12/06/2018

Futebol: o reduto do racismo

Aranha é um goleiro que atualmente joga pelo Avaí. Assim como muitos jogadores negros mundo afora, Aranha também já foi vítima de ofensas raciais. Imagem: Reprodução.

     O racismo é uma realidade no futebol brasileiro e também no futebol mundial. Em diversos países do mundo, há casos de jogadores negros que foram vítimas de injúrias raciais. E o mais contraditório e irônico em tudo isso é que parte considerável dos jogadores que jogam em times de todo o mundo são negros. Isso acontece porque o fato de um determinado espaço ser ocupado por uma parcela relevante de negros não significa que o racismo esteja automaticamente eliminado deste mesmo espaço.
      Antes de continuar com o texto, eu quero fazer duas observações. Na verdade, eu só quero fazer uma. Todo mundo sabe o que é futebol, até a pessoa mais leiga, embora possa não conhecer a fundo as leis deste esporte, sabe o que é o mesmo. Bem, antes de continuar com o texto, eu quero definir para vocês o que é o racismo. "Ah, o racismo é o preconceito com pessoas negras" é uma resposta superficial e, por conta disso, não abrange a totalidade da definição deste preconceito. O racismo é uma das estruturas do mundo ocidental que classifica as pessoas negras como pessoas "inferiores" e que, por isso, devem ficar na base da pirâmide, à margem da sociedade. O negro não é visto como uma pessoa bonita, o cabelo do negro não é digno de elogios (embora nos últimos tempos isso possa estar mudando, já falei sobre isso aqui) e seus modos de vida são vistos como "inferiores". O racismo é uma estrutura do mundo ocidental e pode ser vista na moda, nas artes, na economia, na política e em espaços acadêmicos. A quantidade de modelos negros ainda é inferior a de brancos, embora isso possa estar mudando nos últimos anos; e a quantidade de negros nas artes, em especial na dramaturgia, em papéis de destaque ainda é pequena e a representação dos negros nas mesmas ainda é problemática; já na esfera econômica, os negros estão na base da pirâmide. São eles que estão em maior número nos serviços braçais, informais e também desempregados. Na política, em especial, na política brasileira, o Congresso Nacional ainda é branco, masculino, heterossexual, cristão e conservador. E nas universidades, embora as cotas raciais têm contribuído significativamente para mudar isso, o número negros cursando ou que já tenham cursado um curso superior ainda é pequeno. Entende agora porque dizemos que o racismo é estrutural?

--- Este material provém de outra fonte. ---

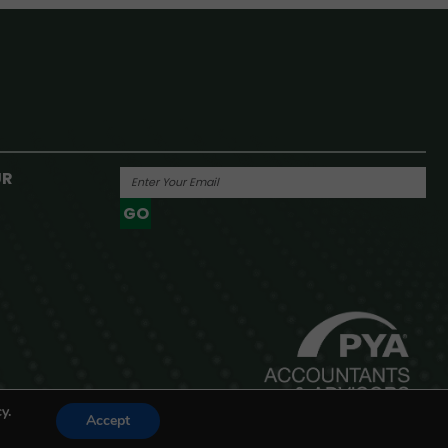
UR
GO
Powered By
y.
Accept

Mesmo tendo sido lançado pela primeira vez no ano de 1947, O Negro no Futebol Brasileiro continua sendo a obra mais completa e uma verdadeira referência quando o assunto é racismo no futebol. Imagem: Reprodução. 

     Como já foi dito nos parágrafos anteriores, o racismo no futebol não é uma exclusividade do Brasil. Entretanto, neste texto eu vou especificar o país. Para entender o racismo no futebol brasileiro, é preciso olhar para a História e entender como o mesmo foi inserido na sociedade brasileira. No clássico livro O Negro no Futebol Brasileiro (1947), o jornalista Mário Filho (1908 - 1966) analisa as origens elitistas e também racistas do futebol. Mário Filho afirma na obra em questão que o futebol teve origem na Inglaterra e era praticado pela aristocracia, mas que com o tempo foi se tornando popular entre o trabalhador operário. No Brasil não era diferente. Nos primeiros anos do futebol em terras brasileiras, o mesmo era praticado por homens da elite. E, além disso, as regras e os nomes dos jogadores por exemplo, eram em inglês. Enquanto o esporte estava se consolidando no país, era preciso entender o inglês para praticar o mesmo. Os moços pobres e negros não tinham permissão para jogar futebol. O máximo que podiam fazer era assistir a tudo de longe, do lado de fora da grade. Se a bola caísse do lado de fora, eles podiam chutar a mesma, mas não podiam demorar muito. Estes moços podiam também carregar as malas dos jogadores até o bonde.
      Ainda em O Negro no Futebol Brasileiro, Mário Filho analisa também o começo da popularização deste esporte, bem como a inserção gradual e definitiva do negro neste esporte. O jornalista narra casos verídicos de jogadores negros que tinham que passar uma grande quantidade de pó-de-arroz no rosto para esconder a pele negra, bem como de jogadores que tinham de passar uma grande quantidade de brilhantina para amassar os cabelos crespos, bem como ficar com uma toalha enrolada na cabeça para garantir que os fios não iam sair do lugar. Isso durava no mínimo uns trinta minutos. O futebol estava começando a se popularizar e o autor do clássico em questão analisa o fenômeno no mesmo livro. Na ausência e na impossibilidade de comprarem uma bola de couro, os meninos pobres perceberam que podiam fazer uma bola de futebol com meias. Elas ficam mais tempo no chão por serem mais pesadas, ideais para praticar o esporte. Estes mesmos meninos perceberam também que para jogar futebol não era preciso ter uma grande estrutura. Meias todo mundo tem e, além disso, o futebol pode ser jogado em qualquer rua, terreno baldio, locais onde o lixo é despejado ou capinzais por exemplo. E qualquer objeto firme pode servir para sinalizar o gol, como por exemplo duas maletas de colégio, dois paletós bem dobrados, dois paralelepípedos ou dois pedaços de pau. Era a irreversível popularização de um esporte cujas origens são elitistas.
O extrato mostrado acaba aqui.